__Work request__: Find the line containing "Staff member" in the records below. Copy exactly that line and each one after it, ending at the line containing "(module_sf_urban.F,module_surfac", and nothing more.

__Listed entries__:
•••

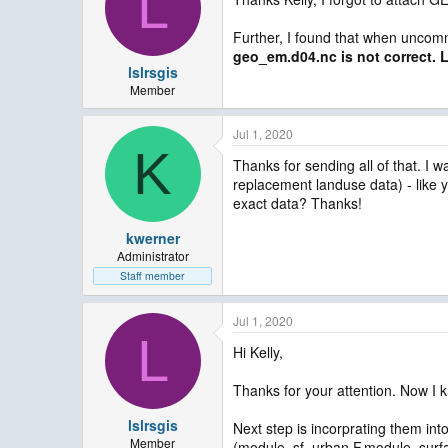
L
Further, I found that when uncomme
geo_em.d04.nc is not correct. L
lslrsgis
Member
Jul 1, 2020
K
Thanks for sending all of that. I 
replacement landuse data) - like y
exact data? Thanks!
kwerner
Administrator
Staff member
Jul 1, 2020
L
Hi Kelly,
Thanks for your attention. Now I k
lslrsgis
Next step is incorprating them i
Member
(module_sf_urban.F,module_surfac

•••

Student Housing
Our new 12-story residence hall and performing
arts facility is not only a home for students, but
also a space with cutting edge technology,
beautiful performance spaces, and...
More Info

•••

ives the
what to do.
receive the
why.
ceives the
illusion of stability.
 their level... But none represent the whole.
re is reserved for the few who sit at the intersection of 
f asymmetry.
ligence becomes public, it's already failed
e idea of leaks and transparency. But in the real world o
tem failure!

•••

__Reply__:
Staff member
Jul 1, 2020
L
Hi Kelly,
Thanks for your attention. Now I k
lslrsgis
Next step is incorprating them i
Member
(module_sf_urban.F,module_surfac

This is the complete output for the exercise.